Class derived class Name: Inheritance mode base class name

{

Members of derived classes

};

Inheritance mode: Public, private, and protected, default processing is public.

2. Double colon (::) usage

(1) indicates "domain Operator"

Example: Declares a Class A, Class A declares a member function void F (), but does not give the definition of F in the declaration of the class, so when F is defined outside the class,

will be written as void A::f (), which indicates that the F () function is a member function of class A.

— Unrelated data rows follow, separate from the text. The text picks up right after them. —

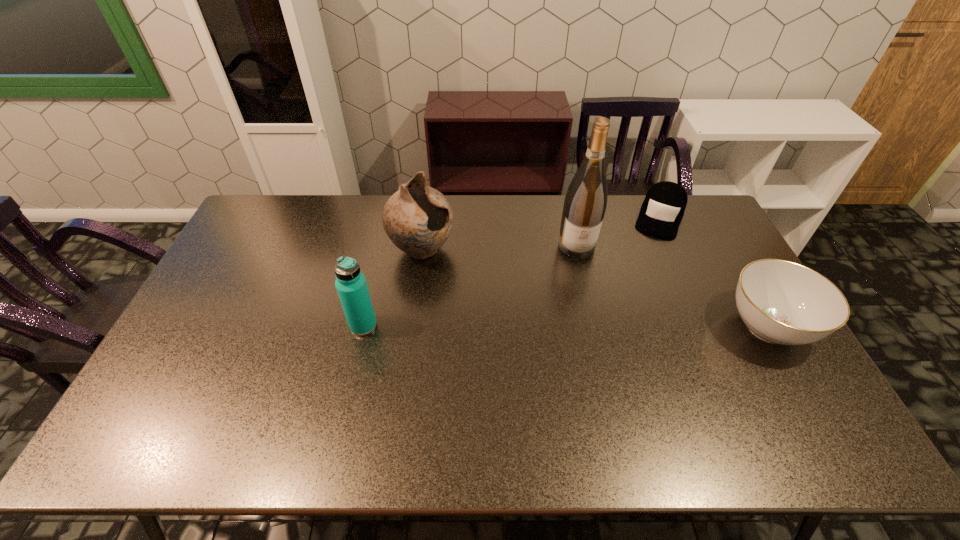 Image resolution: width=960 pixels, height=540 pixels. Find the location of `vacant space on the desktop that is between the third tallest object and the fourth tallest object and is positioned on the label of the wine bottle`. vacant space on the desktop that is between the third tallest object and the fourth tallest object and is positioned on the label of the wine bottle is located at coordinates (591, 326).

This screenshot has width=960, height=540. In order to click on free space on the desktop that is between the third shortest object and the second shortest object and is positioned from the spout of the pottery in this screenshot , I will do `click(534, 326)`.

Identify the location of vacant space on the desktop that is between the water bottle and the fourth tallest object and is positioned on the front-facing side of the shortest object. This screenshot has width=960, height=540. click(x=619, y=326). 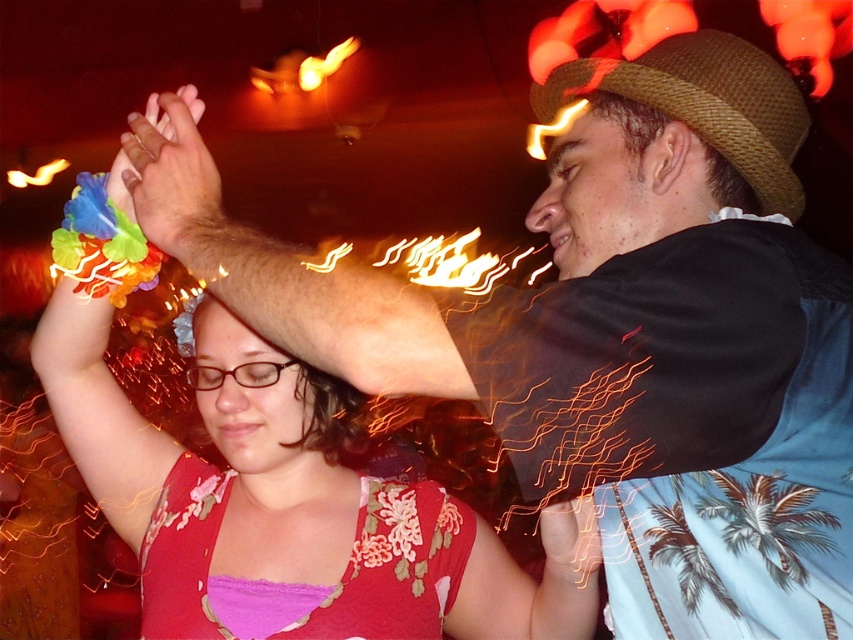 Question: Which object is the closest to the brown straw hat at upper right?

Choices:
 (A) floral fabric dress at center
 (B) matte floral bracelet at upper left

Answer: (B)

Question: Where is floral fabric dress at center located in relation to brown straw hat at upper right in the image?

Choices:
 (A) right
 (B) left

Answer: (B)

Question: Observing the image, what is the correct spatial positioning of embroidered silk dress at center in reference to brown straw hat at upper right?

Choices:
 (A) above
 (B) below

Answer: (B)

Question: Is embroidered silk dress at center thinner than matte floral bracelet at upper left?

Choices:
 (A) yes
 (B) no

Answer: (B)

Question: Which point is farther from the camera taking this photo?

Choices:
 (A) (776, 132)
 (B) (469, 577)
 (C) (129, 209)
 (D) (196, 636)

Answer: (B)

Question: Estimate the real-world distances between objects in this image. Which object is closer to the embroidered silk dress at center?

Choices:
 (A) brown straw hat at upper right
 (B) floral fabric dress at center

Answer: (B) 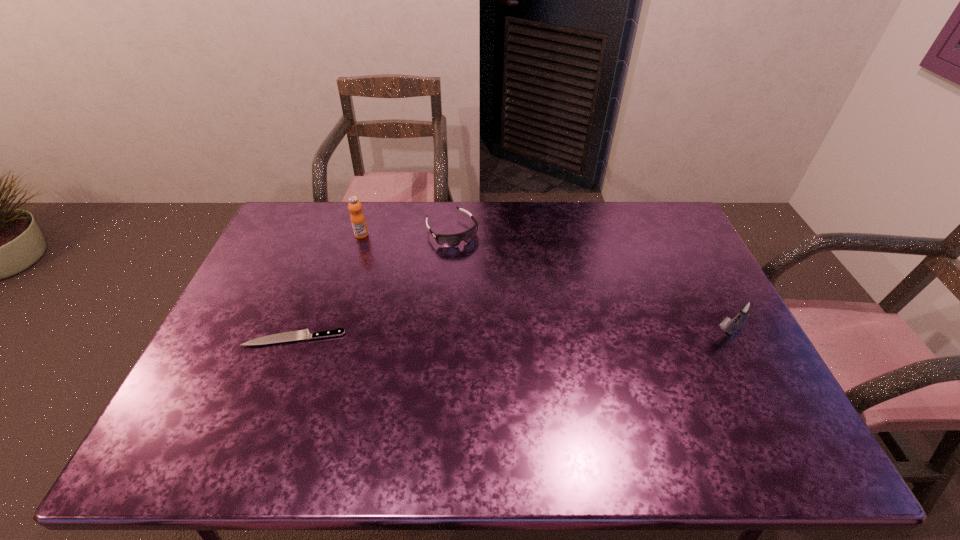 The width and height of the screenshot is (960, 540). I want to click on blank space at the left edge of the desktop, so click(276, 273).

The height and width of the screenshot is (540, 960). In order to click on vacant space at the right edge of the desktop in this screenshot , I will do `click(716, 341)`.

Find the location of a particular element. The image size is (960, 540). free region at the far left corner is located at coordinates (290, 205).

Locate an element on the screen. The width and height of the screenshot is (960, 540). vacant space at the near left corner of the desktop is located at coordinates pyautogui.click(x=199, y=399).

You are a GUI agent. You are given a task and a screenshot of the screen. Output one action in this format:
    pyautogui.click(x=<x>, y=<y>)
    Task: Click on the free space between the orange juice and the igniter
    The width and height of the screenshot is (960, 540).
    Given the screenshot: What is the action you would take?
    pyautogui.click(x=544, y=285)

I want to click on vacant area that lies between the third object from left to right and the tallest object, so click(x=407, y=233).

Locate an element on the screen. The height and width of the screenshot is (540, 960). free point between the shortest object and the igniter is located at coordinates (511, 336).

The image size is (960, 540). What are the coordinates of `vacant area that lies between the second object from right to left and the steak knife` in the screenshot? It's located at (373, 285).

(2) Directly before the global function, which means the global function

Example: In the VC, you can call the API function, in front of the API functions:

(3) Representing reference member functions and variables, scope member operators

Example: System::math::sqrt () equivalent to SYSTEM.MATH.SQRT ()

I. Single colon (:)
While some information is stored, it does not need to occupy a full byte, only a few or one bits. For example, when storing a switching volume, there are only 0 and 12 states, with one binary. In order to save storage space and make processing simple, C language also provides a data structure, called "bit field" or "bit segment". The so-called "bit field" is to divide the binary in one byte into several different regions and describe the number of bits per region. Each domain has a domain name that allows operations to be performed by domain name in the program. This allows you to represent several different objects in a bits field of one byte. The definition of a bit field and the description of a bit-field variable are similar to the structure definition, in the form of:
struct bit domain structure name
{bit field List};
Where the list of bit fields is in the form: type specifier bit domain name: bit field length
For example:
struct BS
{
int a:8;
int b:2;
int c:6;
};
The description of a bit-field variable is the same as the structure variable description. Can be defined by the first description, at the same time define the description or direct description of the three ways. For example:
struct BS
{
int a:8;
int b:2;
int c:6;
}data;
Indicates that data is a BS variable, which accounts for two bytes. Where bit domain A occupies 8 bits, bit domain B is 2 bits, bit field C is 6 bits. There are several explanations for the definition of bit fields:
1. A bit field must be stored in the same byte and cannot span two bytes. If one byte has enough space left to hold another domain, the bit field should be stored from the next cell. You can also intentionally make a field start from the next unit. For example:
struct BS
{
unsigned a:4
unsigned:0/* airspace */
Unsigned b:4/* Start storage from the next unit */
unsigned c:4
}


In this bit domain definition, a occupies the first byte of 4 bits, the latter 4 bits fill 0 means not to use, B starts with the second byte, occupies 4 bits, and C occupies 4 bits.
2. A bit field can have no bit domain name, it is only used to fill or adjust the location. Nameless bit fields are not available. For example:
struct k
{
int a:1
Int:2/* The 2-bit cannot be used */
int B:3
int C:2

};

From the above analysis, we can see that the bit field is essentially a type of structure, but its members are assigned by binary.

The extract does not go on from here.